La Revue littéraire, N° 29, Hiver 2006-20 : PDF

Il la Revue littéraire, N° 29, Hiver 2006-20 : PDF’est également intéressé à la peinture et à la photographie. En 1931, il se consacre à la peinture et à la photographie. Il suit d’ailleurs des cours à l’académie de peinture André Lhote.


Il fait son service militaire au 31e régiment de dragons de Lunéville de 1934 à 1935. En 1939, au début de la Seconde Guerre mondiale, il est mobilisé pour servir dans le 31e régiment de dragons. Après la guerre, il devient viticulteur en Roussillon avec sa propre exploitation et commence la rédaction de plusieurs œuvres. En 1967, il obtient le prix Médicis pour l’un de ses romans les plus connus, Histoire. Claude Simon meurt le 6 juillet 2005, à l’âge de 91 ans.

Ces derniers présentent au lecteur des figures récurrentes comme la mère, perdue à 11 ans, la grand-mère et l’oncle qui ont élevé l’écrivain et les deux tantes qui s’étaient sacrifiées pour permettre au père de faire ses études. Les romans de l’auteur sont traversés par les thèmes de l’érotisme, de la guerre, de l’histoire perçue comme un éternel recommencement et du temps conçu comme un piétinement immobile. Ils évoquent également l’embourbement et l’enlisement, tant physique que psychique. Inspirée d’abord par Marcel Proust et William Faulkner auquel elle emprunte la forme  -ing , retranscrite en français par l’emploi répété des participes présents pour tenter de figer le temps, l’écriture de Claude Simon se caractérise par un travail formel d’importance.

La perception organique de l’histoire vécue s’illustre par la présentation de détails apparemment insignifiants et par le mouvement chaotique de l’imagination qui guide le récit. Cet effet est particulièrement sensible à partir des romans Le Vent et L’Herbe, premiers ouvrages parus aux Éditions de Minuit. Le Palace raconte  sa  Guerre d’Espagne. Suivent de nombreux romans fondés sur son expérience, soit à partir d’un épisode historique, soit à partir d’événements vécus.
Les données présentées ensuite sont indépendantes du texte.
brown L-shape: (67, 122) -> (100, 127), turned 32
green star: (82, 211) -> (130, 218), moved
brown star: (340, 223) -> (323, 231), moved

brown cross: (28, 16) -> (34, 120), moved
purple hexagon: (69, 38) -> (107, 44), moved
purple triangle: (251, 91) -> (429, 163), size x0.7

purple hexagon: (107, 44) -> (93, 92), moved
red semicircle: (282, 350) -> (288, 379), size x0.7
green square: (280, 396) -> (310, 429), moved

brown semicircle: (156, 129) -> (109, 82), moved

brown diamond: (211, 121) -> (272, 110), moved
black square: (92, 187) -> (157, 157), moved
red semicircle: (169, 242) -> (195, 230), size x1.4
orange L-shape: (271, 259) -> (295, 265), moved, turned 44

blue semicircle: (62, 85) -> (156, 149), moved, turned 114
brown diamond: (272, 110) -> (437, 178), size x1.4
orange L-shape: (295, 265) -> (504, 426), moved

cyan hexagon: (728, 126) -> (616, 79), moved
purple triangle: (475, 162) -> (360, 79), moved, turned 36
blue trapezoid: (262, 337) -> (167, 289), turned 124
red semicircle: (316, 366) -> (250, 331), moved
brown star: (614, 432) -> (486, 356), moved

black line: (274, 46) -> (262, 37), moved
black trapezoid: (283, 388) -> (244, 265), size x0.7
L’Acacia a un caractère sensiblement autobiographique. Si le style de Simon peut rappeler celui de Marcel Proust, il s’en éloigne par la simplicité du langage, même si cela ne paraît pas. Simon prend le chemin inverse : il diffracte la mémoire en fragments de souvenirs, en figures floues ou en bribes d’espaces-temps irréconciliables les unes avec les autres, mettant ainsi en scène les ruines d’une pensée torturée et hantée par les marques physiques de l’histoire vécue. Ainsi le romancier renvoie-t-il le processus de création littéraire à une conscience amère du temps sensible et aux motifs de l’aliénation, de l’obsession, du ressassement et de la finitude. En conséquence, ni le narrateur ni l’écrivain ne peuvent être sauvés par l’acte d’écriture. La difficulté principale à laquelle se heurte tout lecteur de Simon réside dans sa syntaxe ample, où des phrases s’écoulent souvent sur des pages entières sans aucune ponctuation, et dans la construction générale de ses œuvres qui débutent comme elles pourraient se clore et ne s’appuient sur aucun schéma narratif prédéfini. Ses livres peuvent être considérés comme une juxtaposition vertigineuse de comparaisons, de phrases et de périphrases, formant une phrase unique.

Claude Simon s’est toujours tenu à l’écart de la vie médiatique et ses prises de position directes ont été rares. Néanmoins, en 1995, une polémique enfle, par éditoriaux interposés, dans le quotidien Le Monde, à la suite d’un différend opposant Simon à l’écrivain japonais Kenzaburō Ōe, également lauréat du Prix Nobel. Vous avez cru devoir, il y a peu, manifester assez grossièrement votre hostilité à mon pays, où vous aviez été invité, en flétrissant les essais nucléaires auxquels celui-ci procède sur un petit îlot du Pacifique à des milliers de kilomètres de chez vous et d’autres pays. De multiples voix d’experts ont cependant affirmé que ces essais sont d’une parfaite innocuité sur l’environnement, tant terrestre que maritime ou humain. Hiroshima ainsi que des pitoyables victimes souffrant encore, des années après cette catastrophe, de brûlures et d’affections cancéreuses découlant de la radio-activité.

Au lieu de critiquer à mon tour une réaction excessive à mettre sur le compte d’un esprit bercé de la Gloire de la Grande France, je me contenterai de dire avec une réelle tristesse que c’est là une interprétation contraire à la réalité et due à l’éloignement de nos deux pays . 2013 : Claude Simon, Œuvres, Tome II, vol. La promotion 2007-2010 du Lycée François Arago de Perpignan dont il est issu porte son nom. Son roman La Route des Flandres était au programme de l’École normale supérieure pour la session 2010-2011.